Material to process:
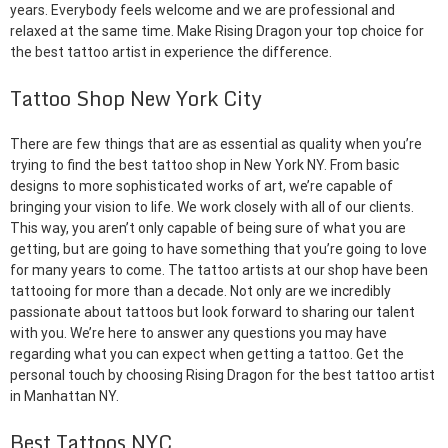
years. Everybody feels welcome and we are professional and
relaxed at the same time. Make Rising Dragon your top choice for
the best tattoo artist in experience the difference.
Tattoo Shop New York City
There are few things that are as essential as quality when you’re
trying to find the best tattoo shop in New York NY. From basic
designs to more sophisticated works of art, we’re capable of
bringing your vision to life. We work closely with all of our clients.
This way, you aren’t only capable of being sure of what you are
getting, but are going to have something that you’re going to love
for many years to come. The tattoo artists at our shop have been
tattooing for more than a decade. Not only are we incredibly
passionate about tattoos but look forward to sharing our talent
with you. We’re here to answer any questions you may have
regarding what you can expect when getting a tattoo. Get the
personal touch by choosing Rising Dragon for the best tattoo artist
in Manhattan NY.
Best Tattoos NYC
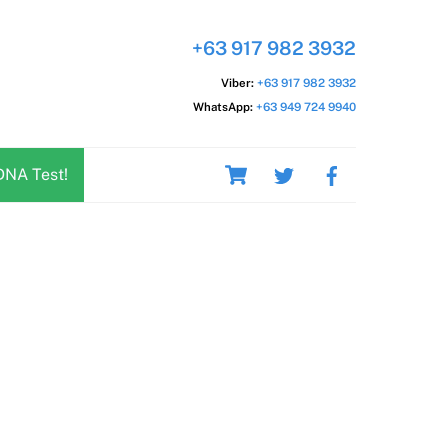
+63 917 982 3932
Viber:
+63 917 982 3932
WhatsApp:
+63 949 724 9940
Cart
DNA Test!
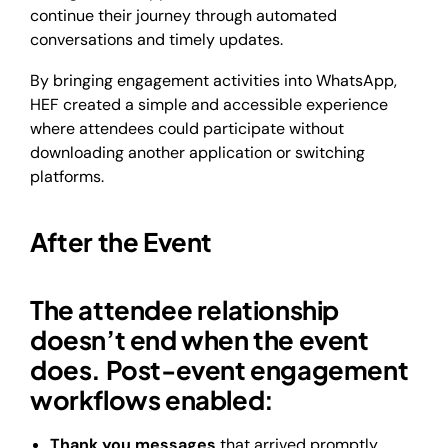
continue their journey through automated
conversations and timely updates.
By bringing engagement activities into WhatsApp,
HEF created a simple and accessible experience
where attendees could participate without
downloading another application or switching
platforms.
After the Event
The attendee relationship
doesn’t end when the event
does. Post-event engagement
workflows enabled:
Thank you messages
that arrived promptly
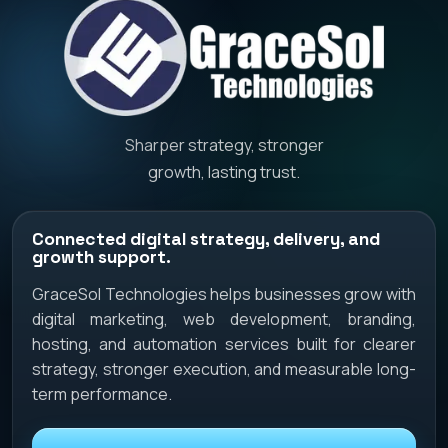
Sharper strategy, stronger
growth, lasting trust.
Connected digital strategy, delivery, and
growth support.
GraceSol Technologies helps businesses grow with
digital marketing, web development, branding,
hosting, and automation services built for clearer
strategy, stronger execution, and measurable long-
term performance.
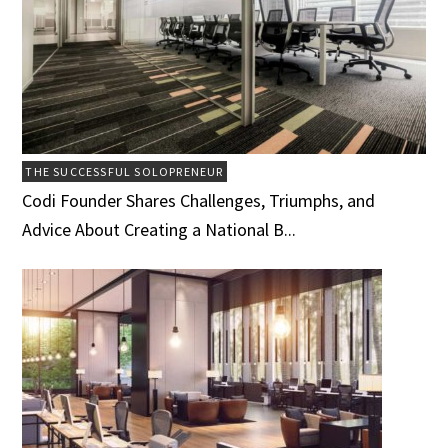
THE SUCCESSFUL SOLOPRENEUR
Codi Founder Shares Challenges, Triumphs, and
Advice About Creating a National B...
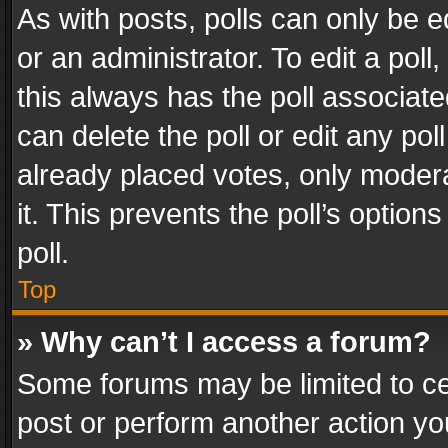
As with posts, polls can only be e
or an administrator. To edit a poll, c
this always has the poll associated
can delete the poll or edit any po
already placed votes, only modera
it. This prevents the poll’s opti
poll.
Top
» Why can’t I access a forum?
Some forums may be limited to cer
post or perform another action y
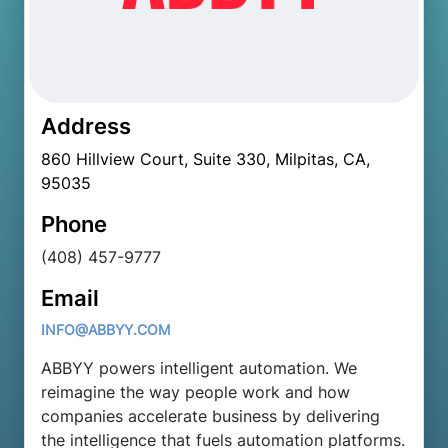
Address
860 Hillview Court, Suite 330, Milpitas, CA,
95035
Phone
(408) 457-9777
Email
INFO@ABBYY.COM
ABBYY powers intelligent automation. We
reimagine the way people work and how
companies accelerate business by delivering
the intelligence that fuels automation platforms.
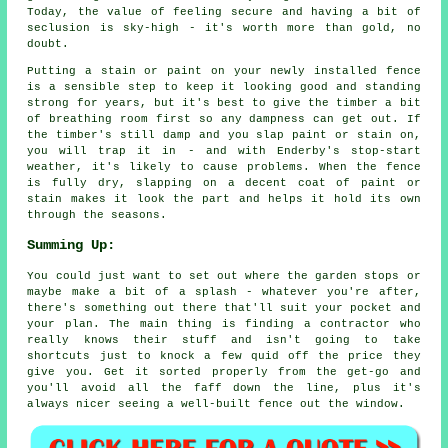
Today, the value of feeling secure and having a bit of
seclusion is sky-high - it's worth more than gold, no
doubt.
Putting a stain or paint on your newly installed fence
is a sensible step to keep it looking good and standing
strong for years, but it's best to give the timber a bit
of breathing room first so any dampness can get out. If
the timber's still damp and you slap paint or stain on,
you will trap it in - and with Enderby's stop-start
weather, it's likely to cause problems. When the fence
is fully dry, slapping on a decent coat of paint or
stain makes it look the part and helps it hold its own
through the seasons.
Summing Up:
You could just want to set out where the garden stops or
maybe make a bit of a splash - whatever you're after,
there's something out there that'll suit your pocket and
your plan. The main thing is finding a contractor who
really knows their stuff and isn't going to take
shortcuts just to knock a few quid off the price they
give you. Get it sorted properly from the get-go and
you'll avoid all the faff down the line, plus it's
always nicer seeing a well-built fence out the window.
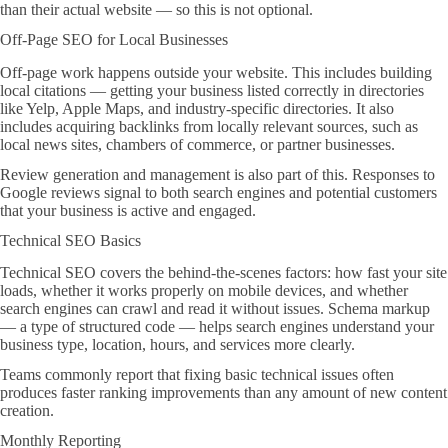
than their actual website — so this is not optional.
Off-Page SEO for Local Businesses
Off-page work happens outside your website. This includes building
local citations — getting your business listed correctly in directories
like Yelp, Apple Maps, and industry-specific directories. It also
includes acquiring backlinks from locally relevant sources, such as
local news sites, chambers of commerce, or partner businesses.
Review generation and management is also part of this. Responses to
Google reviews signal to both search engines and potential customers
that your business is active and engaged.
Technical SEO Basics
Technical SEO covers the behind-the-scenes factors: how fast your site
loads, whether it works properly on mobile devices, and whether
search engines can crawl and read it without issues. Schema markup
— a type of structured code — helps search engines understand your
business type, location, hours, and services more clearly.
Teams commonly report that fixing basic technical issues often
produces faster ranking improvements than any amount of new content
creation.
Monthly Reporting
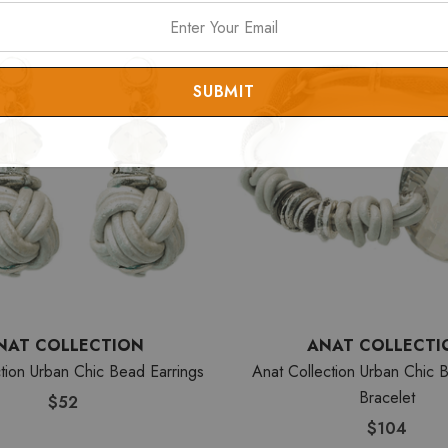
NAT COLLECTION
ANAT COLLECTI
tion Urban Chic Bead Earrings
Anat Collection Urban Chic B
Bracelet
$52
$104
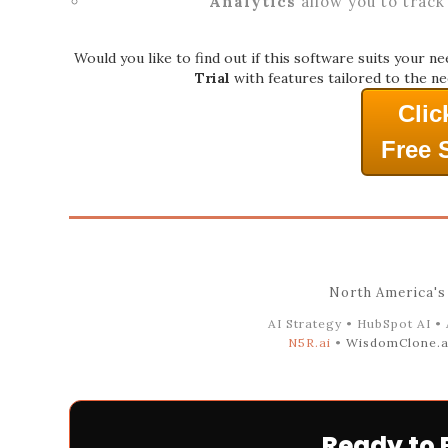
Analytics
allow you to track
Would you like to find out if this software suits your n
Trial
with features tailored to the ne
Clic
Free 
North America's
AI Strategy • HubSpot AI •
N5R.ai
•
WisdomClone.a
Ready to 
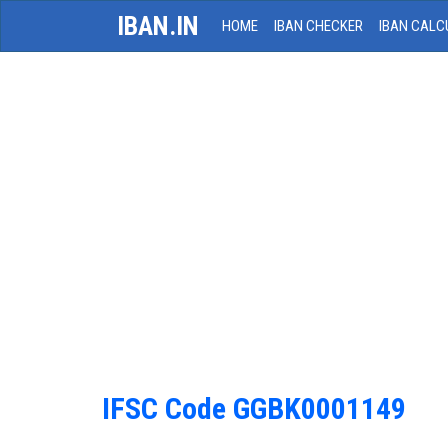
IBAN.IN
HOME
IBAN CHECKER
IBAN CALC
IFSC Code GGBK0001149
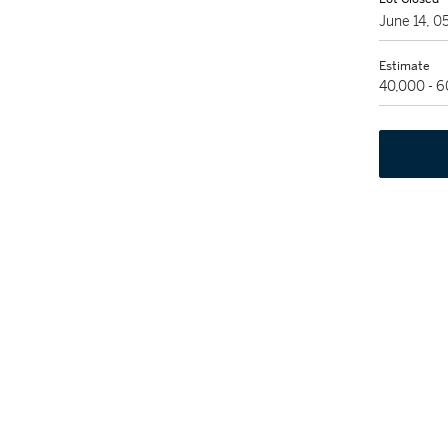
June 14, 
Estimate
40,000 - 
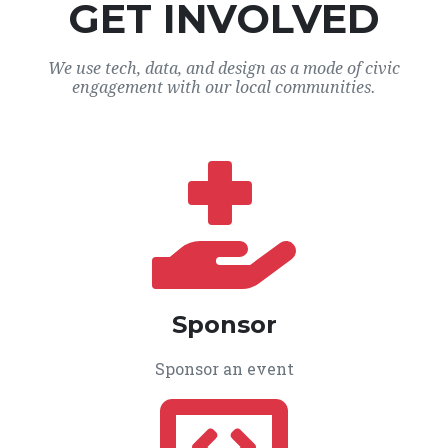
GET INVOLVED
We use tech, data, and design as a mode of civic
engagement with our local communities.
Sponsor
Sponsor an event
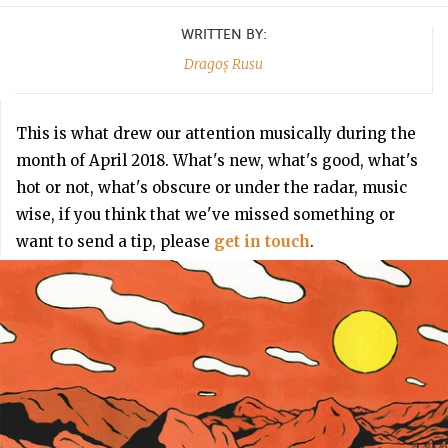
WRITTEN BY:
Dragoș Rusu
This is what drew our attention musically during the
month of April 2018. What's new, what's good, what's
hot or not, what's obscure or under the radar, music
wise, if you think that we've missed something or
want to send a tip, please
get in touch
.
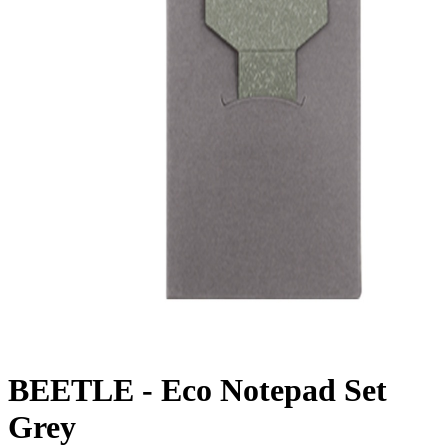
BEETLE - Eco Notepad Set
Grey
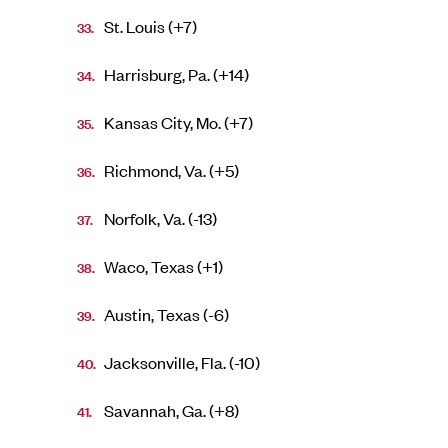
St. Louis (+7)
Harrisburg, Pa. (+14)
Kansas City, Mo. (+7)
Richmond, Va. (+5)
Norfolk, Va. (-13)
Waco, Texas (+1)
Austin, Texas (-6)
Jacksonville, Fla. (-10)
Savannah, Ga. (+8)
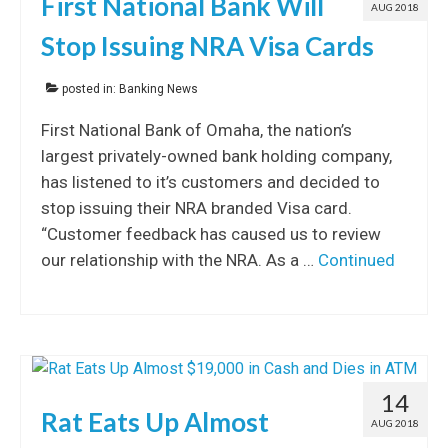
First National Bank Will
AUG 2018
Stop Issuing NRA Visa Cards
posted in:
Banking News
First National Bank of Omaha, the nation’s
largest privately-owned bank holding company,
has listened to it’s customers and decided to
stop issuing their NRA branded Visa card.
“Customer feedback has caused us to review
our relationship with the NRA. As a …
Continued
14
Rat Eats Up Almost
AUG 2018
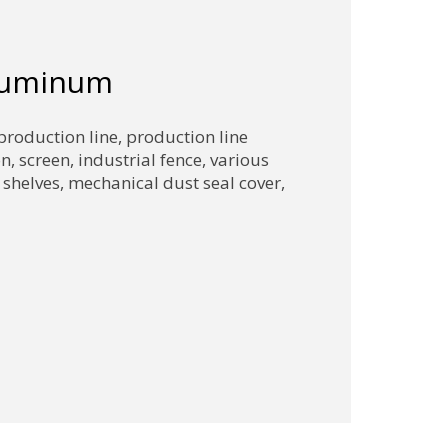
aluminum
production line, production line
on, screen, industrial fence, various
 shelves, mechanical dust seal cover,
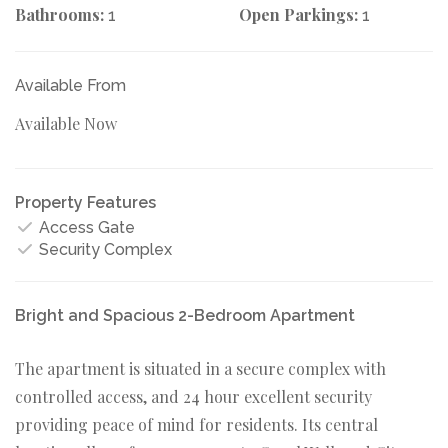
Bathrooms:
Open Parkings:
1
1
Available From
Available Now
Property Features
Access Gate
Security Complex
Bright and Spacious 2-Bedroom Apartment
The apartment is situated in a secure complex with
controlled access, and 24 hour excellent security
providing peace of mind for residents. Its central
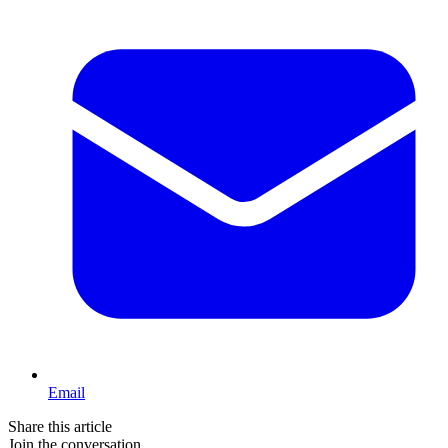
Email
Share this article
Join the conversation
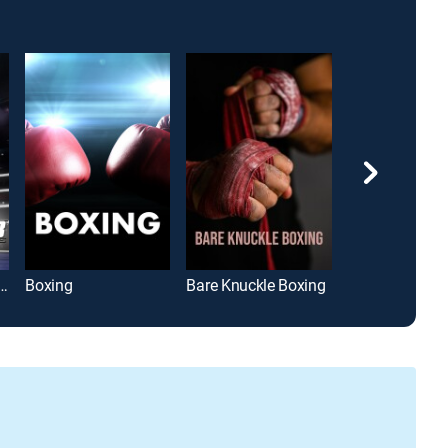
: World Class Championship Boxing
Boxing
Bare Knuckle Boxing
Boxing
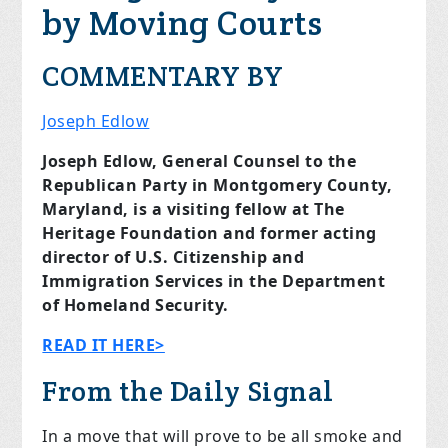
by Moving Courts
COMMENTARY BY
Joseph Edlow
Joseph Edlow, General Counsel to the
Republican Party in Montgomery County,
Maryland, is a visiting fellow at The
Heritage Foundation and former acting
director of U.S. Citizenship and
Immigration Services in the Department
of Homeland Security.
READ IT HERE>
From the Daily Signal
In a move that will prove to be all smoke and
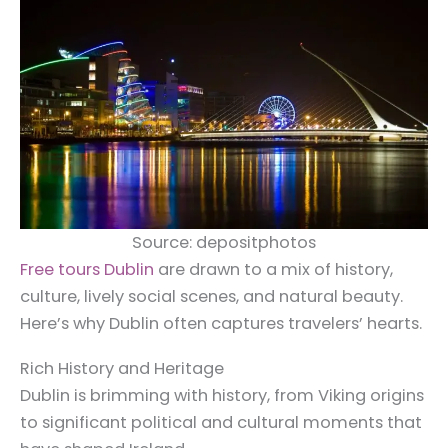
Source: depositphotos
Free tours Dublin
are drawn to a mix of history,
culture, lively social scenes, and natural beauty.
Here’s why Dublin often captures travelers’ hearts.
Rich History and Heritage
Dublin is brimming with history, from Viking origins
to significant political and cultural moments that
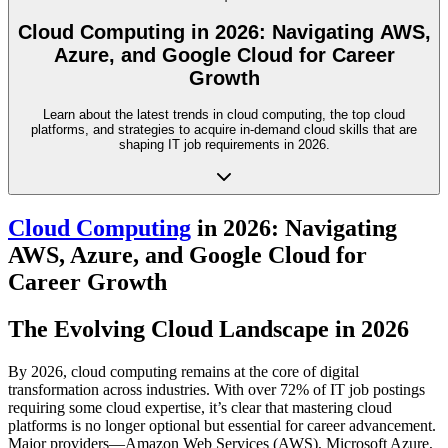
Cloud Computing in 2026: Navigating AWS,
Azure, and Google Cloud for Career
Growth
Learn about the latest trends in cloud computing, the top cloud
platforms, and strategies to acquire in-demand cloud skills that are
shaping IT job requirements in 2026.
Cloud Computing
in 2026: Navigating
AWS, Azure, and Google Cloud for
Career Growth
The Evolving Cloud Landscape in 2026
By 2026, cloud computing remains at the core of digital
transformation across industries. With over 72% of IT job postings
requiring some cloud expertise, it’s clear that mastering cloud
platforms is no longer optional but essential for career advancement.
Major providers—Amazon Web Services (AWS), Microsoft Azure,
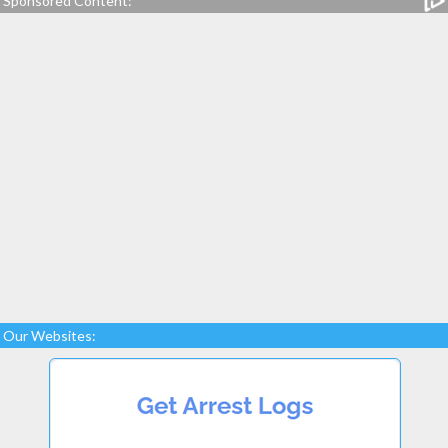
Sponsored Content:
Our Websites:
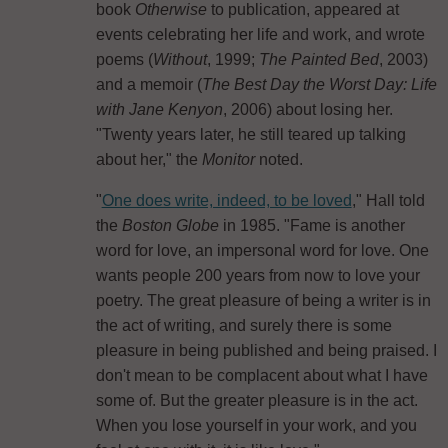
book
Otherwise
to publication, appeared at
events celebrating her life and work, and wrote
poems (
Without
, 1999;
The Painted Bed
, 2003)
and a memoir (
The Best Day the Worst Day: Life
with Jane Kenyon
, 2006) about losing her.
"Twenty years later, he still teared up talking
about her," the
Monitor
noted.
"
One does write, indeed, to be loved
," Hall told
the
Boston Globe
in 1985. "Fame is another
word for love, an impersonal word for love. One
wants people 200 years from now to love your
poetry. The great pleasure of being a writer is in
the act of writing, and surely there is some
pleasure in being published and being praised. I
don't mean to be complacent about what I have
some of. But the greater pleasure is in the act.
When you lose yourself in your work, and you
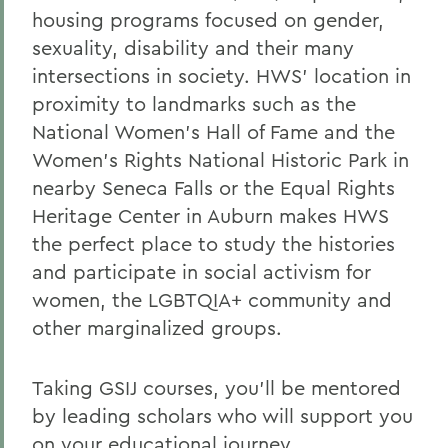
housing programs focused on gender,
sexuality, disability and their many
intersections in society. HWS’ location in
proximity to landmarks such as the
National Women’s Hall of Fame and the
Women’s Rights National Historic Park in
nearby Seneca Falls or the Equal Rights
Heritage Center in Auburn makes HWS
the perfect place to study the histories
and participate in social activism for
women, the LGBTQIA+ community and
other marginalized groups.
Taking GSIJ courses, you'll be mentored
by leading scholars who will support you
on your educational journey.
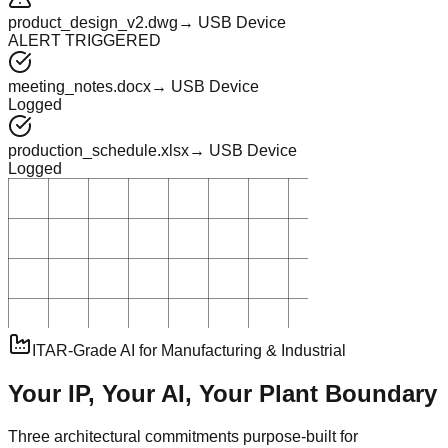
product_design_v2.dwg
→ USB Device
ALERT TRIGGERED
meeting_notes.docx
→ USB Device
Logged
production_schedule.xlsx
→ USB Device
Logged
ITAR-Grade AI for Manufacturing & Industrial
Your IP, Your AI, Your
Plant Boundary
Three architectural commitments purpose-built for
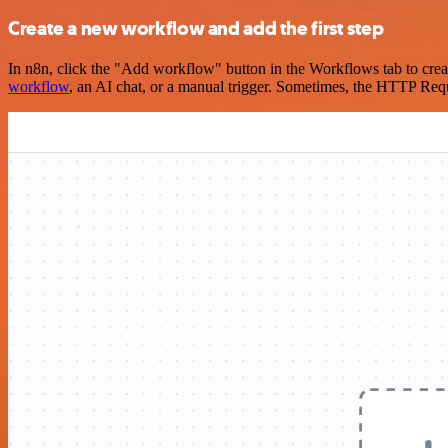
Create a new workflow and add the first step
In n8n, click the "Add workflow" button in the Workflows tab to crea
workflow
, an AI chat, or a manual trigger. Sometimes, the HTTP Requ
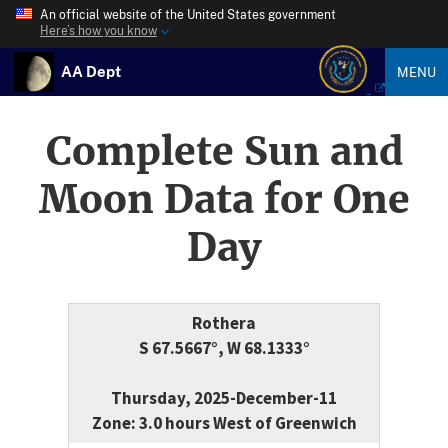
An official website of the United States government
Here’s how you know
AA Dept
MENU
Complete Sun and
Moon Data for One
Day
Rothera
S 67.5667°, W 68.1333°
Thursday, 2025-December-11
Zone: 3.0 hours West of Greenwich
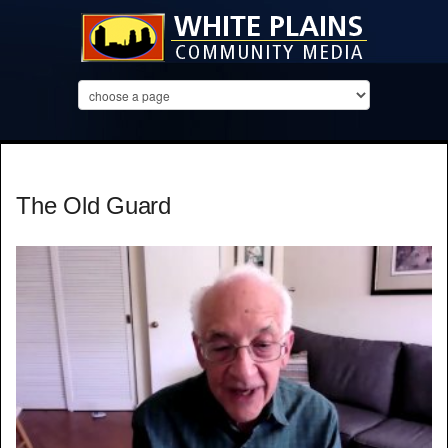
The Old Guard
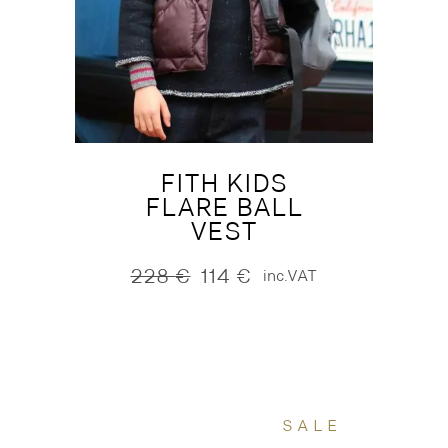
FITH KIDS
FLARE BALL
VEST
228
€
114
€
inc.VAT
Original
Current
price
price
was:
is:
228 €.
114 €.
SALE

Task item:
Which of the lines above include the string "search"? Pick them out and copy them.

Completed exercise:
Google reviews signal to both search engines and potential customers
search engines can crawl and read it without issues. Schema markup
— a type of structured code — helps search engines understand your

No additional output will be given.